Rencontre avec Marie-Dominique Bradford de Trois fois vin

Rencontre avec Marie-Dominique Bradford de Trois fois vin

Pour préparer vos cadeaux au pieds du sapin, nous vous préparons une série sur les box dans le vin. Pour inaugurer celle-ci, nous sommes partis à la rencontre de Marie Dominique Bradford qui a créé Trois fois Vin.

Est-ce que vous pouvez vous présenter ?

Je suis Marie Dominique Bradford, j’ai 55 ans et je travaille dans le vin depuis une bonne vingtaine d’années maintenant après avoir fait une carrière dans le cinéma.
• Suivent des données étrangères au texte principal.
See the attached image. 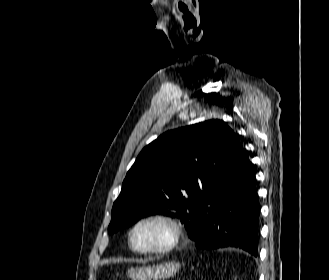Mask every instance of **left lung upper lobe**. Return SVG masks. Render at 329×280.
I'll return each mask as SVG.
<instances>
[{"label": "left lung upper lobe", "mask_w": 329, "mask_h": 280, "mask_svg": "<svg viewBox=\"0 0 329 280\" xmlns=\"http://www.w3.org/2000/svg\"><path fill=\"white\" fill-rule=\"evenodd\" d=\"M242 146L221 120L168 131L146 146L123 181L113 204L109 234L141 217H177L193 235L203 201L232 181Z\"/></svg>", "instance_id": "obj_1"}]
</instances>
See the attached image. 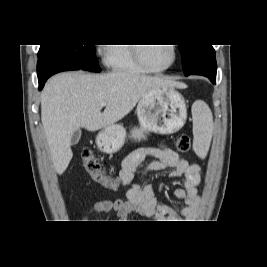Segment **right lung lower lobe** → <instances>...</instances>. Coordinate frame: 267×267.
Here are the masks:
<instances>
[{"instance_id":"1","label":"right lung lower lobe","mask_w":267,"mask_h":267,"mask_svg":"<svg viewBox=\"0 0 267 267\" xmlns=\"http://www.w3.org/2000/svg\"><path fill=\"white\" fill-rule=\"evenodd\" d=\"M70 70H82L80 67L71 64L68 61L54 57L44 56L38 58L37 63V75L39 81V90H41L47 79L59 72L70 71Z\"/></svg>"}]
</instances>
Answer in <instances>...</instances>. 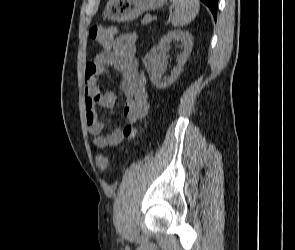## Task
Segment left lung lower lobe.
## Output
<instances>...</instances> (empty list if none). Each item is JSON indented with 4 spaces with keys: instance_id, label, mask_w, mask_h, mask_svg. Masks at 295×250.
Listing matches in <instances>:
<instances>
[{
    "instance_id": "0a47b994",
    "label": "left lung lower lobe",
    "mask_w": 295,
    "mask_h": 250,
    "mask_svg": "<svg viewBox=\"0 0 295 250\" xmlns=\"http://www.w3.org/2000/svg\"><path fill=\"white\" fill-rule=\"evenodd\" d=\"M211 10L215 20L217 18L218 0H201Z\"/></svg>"
}]
</instances>
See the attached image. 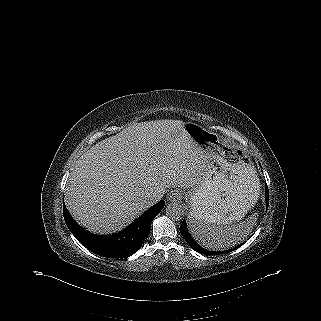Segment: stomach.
Instances as JSON below:
<instances>
[{
  "mask_svg": "<svg viewBox=\"0 0 321 321\" xmlns=\"http://www.w3.org/2000/svg\"><path fill=\"white\" fill-rule=\"evenodd\" d=\"M184 131L205 153L203 179L186 195L189 222L232 224L240 221L255 205L260 182L248 156L228 146L215 132L192 122Z\"/></svg>",
  "mask_w": 321,
  "mask_h": 321,
  "instance_id": "1",
  "label": "stomach"
}]
</instances>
J’ai vécu aux Etats Unis, j’habitais à Los Angeles. Au bout d’environ six ans, je suis rentré en France et mes racines Bourguignonnes ont ressurgi dans mes veines. Je suis alors passé du cinéma à une autre passion qui est le vin. J’ai commencé à me former parce que c’est difficile de vendre du vin sans s’y connaitre. J’ai passé un tas de diplômes et je me suis lancé. J’ai alors vendu du vin aux Etats Unis pour faire la boucle dans l’autre sens.

Je sélectionnais des viticulteurs de ma région d’origine : la côte chalonnaise. J’ai ensuite trouvé des importateurs car la vente de vins aux Etats Unis n’est pas facile avec le 3 tier system qui impose une différence entre l’importateur, le distributeur et le détaillant.

Comment est-ce que vous commencez ?

J’ai d’abord commencé par une première formation à plein temps pendant 6 mois. Après ce premier bagage qui donne de l’assurance, j’ai commencé à partir à la rencontre des vignerons.

Ça ne m’a pas suffit. Rentrer dans le monde du vin est un piège : on a envie d’en savoir toujours plus. Petit à petit j’ai eu envie d’en savoir plus. J’ai alors cherché d’autres formations. Les formations du WSET sont alors apparus comme une évidence. Aujourd’hui c’est devenu la formation indispensable. J’ai passé tous les échelons jusqu’à devenir moi même formatrice.

L’avantage de cette formation c’est qu’on apprend par soi même. Je pouvais mener mon activité professionnelle en parallèle.

Comment se développe votre activité aux Etats Unis ?

Les premières commandes commencent à tomber. Je crée une relation de confiance. Les importateurs sont loins du produit géographiquement. Je sers d’intermédiaire entre les importateurs et les vignerons. Je pars à la recherche des vignerons moins connus, moins répandus.

Vous évitez tous les soucis de logistique avec cette activité

Absolument. Les importateurs étaient en charge de l’ensemble du transport. Ils se chargeaient d’acheminer les conteneurs et de transporter le vin. J’ai des exemples assez incroyables de la difficulté logistique dans le vin. On met une sorte de mouchard sur les conteneurs pour s’assurer que la température à l’intérieur reste stable. La personne en charge de la thermo-régulation a tourné le bouton dans le mauvais sens. Le vin a cuit. Il y avait beaucoup de bouteilles, le vin a été distillé. C’est obligatoire et il faut prouver  à l’assurance que le vin n’a pas pu être vendu. La logistique est un point très important.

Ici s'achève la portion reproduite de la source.